When the doctor announced he would publish a lavishly illustrated book about his discoveries, Roderick and Eckhart panicked. They tried to warn him anonymously. Beringer, blinded by ambition, assumed his enemies were trying to steal his glory. As a final, desperate measure, the hoaxers carved a stone with Beringer's own name on it and had the boys deliver it just as the presses began to roll.ii The book—Lithographiæ Wirceburgensis—came out in 1726. Beringer spent the rest of his life trying to buy up and destroy every copy. The court branded the rocks Lügensteine: Lying Stones. Roderick was exiled. Eckhart lost everything and died shortly after. And Beringer himself was ruined.
I keep returning to that final stone, the one with his name on it. It's such a perfect detail it almost reads as fiction. The monster he built from ambition and limestone ultimately bore his signature—as if the universe were insisting that every creature we fabricate is, in the end, a self-portrait.
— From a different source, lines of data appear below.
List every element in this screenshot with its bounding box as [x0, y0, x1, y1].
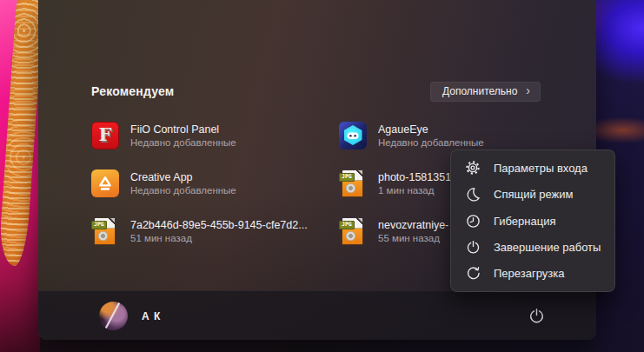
recommended-item-creative-app[interactable]: Creative App Недавно добавленные — [91, 163, 339, 203]
menu-item-label: Спящий режим — [494, 188, 574, 201]
menu-item-label: Завершение работы — [494, 241, 601, 254]
recommended-title: Рекомендуем — [91, 84, 174, 98]
clock-icon — [465, 213, 481, 229]
user-account-button[interactable]: А К — [90, 299, 169, 333]
restart-icon — [465, 266, 481, 282]
item-title: Creative App — [130, 171, 236, 183]
recommended-item-fiio[interactable]: F FiiO Control Panel Недавно добавленные — [91, 116, 339, 155]
power-icon — [465, 239, 481, 255]
menu-item-hibernate[interactable]: Гибернация — [451, 208, 614, 234]
moon-icon — [465, 187, 481, 203]
item-title: photo-1581351 — [378, 171, 451, 183]
jpg-tag: JPG — [339, 173, 355, 183]
recommended-header: Рекомендуем Дополнительно › — [91, 81, 541, 102]
user-avatar — [99, 302, 128, 330]
menu-item-sign-in-options[interactable]: Параметры входа — [451, 155, 614, 181]
item-title: 7a2b446d-89e5-455b-9145-cfe7d2... — [130, 219, 308, 231]
item-subtitle: 51 мин назад — [130, 233, 308, 243]
menu-item-label: Перезагрузка — [494, 267, 564, 280]
chevron-right-icon: › — [526, 84, 530, 96]
camera-lens-glyph — [98, 231, 108, 241]
menu-item-sleep[interactable]: Спящий режим — [451, 181, 614, 207]
item-subtitle: Недавно добавленные — [130, 185, 236, 196]
fiio-app-icon: F — [91, 122, 119, 149]
jpg-file-icon: JPG — [339, 169, 367, 197]
agaue-hexagon — [344, 125, 362, 145]
more-button-label: Дополнительно — [442, 85, 517, 97]
wallpaper-flower-texture — [0, 0, 40, 267]
jpg-tag: JPG — [339, 221, 355, 230]
item-subtitle: Недавно добавленные — [378, 137, 484, 148]
creative-app-icon — [91, 169, 119, 197]
camera-lens-glyph — [346, 231, 355, 241]
gamepad-glyph — [346, 130, 360, 142]
item-title: FiiO Control Panel — [130, 123, 236, 136]
item-title: AgaueEye — [378, 123, 484, 136]
agaueeye-app-icon — [339, 122, 367, 149]
menu-item-label: Гибернация — [494, 215, 556, 228]
desktop: Рекомендуем Дополнительно › F FiiO Contr… — [0, 0, 644, 352]
triangle-glyph — [96, 175, 114, 192]
menu-item-label: Параметры входа — [494, 162, 588, 175]
item-subtitle: 1 мин назад — [378, 185, 451, 196]
power-button[interactable] — [518, 300, 554, 331]
jpg-file-icon: JPG — [339, 217, 367, 245]
jpg-tag: JPG — [91, 221, 107, 230]
item-subtitle: Недавно добавленные — [130, 137, 236, 148]
user-name: А К — [142, 310, 161, 322]
item-title: nevozvratniye- — [378, 219, 448, 231]
wallpaper-left — [0, 0, 40, 352]
camera-lens-glyph — [346, 183, 355, 193]
item-subtitle: 55 мин назад — [378, 233, 448, 243]
recommended-item-7a2b446d[interactable]: JPG 7a2b446d-89e5-455b-9145-cfe7d2... 51… — [91, 211, 339, 250]
menu-item-restart[interactable]: Перезагрузка — [451, 261, 614, 287]
power-icon — [528, 308, 545, 324]
gear-icon — [465, 160, 481, 176]
more-button[interactable]: Дополнительно › — [430, 82, 541, 102]
power-flyout-menu: Параметры входа Спящий режим Гибернация — [450, 149, 615, 292]
jpg-file-icon: JPG — [91, 217, 119, 245]
user-bar: А К — [38, 290, 596, 340]
menu-item-shut-down[interactable]: Завершение работы — [451, 234, 614, 260]
fiio-letter: F — [99, 125, 112, 143]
The Drowned Sinner Who Was a Salamander
The year Beringer published his humiliation, a Swiss naturalist named Johann Jakob Scheuchzer was making his own catastrophic leap of faith. In 1725, he'd found a meter-long fossilized skeleton in the Öhningen quarry in Germany—a large, flat skull, no visible tail or hind legs. Where a sober eye might have seen ambiguity, Scheuchzer saw certainty. This was a human child, drowned in Noah's Flood. A sinner, punished by God, preserved as testimony. He published his findings in 1726 under a title of breathtaking confidence: Homo diluvii testis—“Man, witness of the Deluge.”iii
For eighty-five years, the drowned sinner sat in its display case, radiating borrowed authority. Then, in 1811, the French anatomist Georges Cuvier—arguably the greatest comparative anatomist who ever lived—visited Teylers Museum in Haarlem, took one look at Scheuchzer's fossil, and asked permission to chip away the surrounding bedrock. What emerged, as Cuvier carefully excavated, were front limbs. Broad, flat, unmistakable front limbs. The drowned sinner was a giant salamander.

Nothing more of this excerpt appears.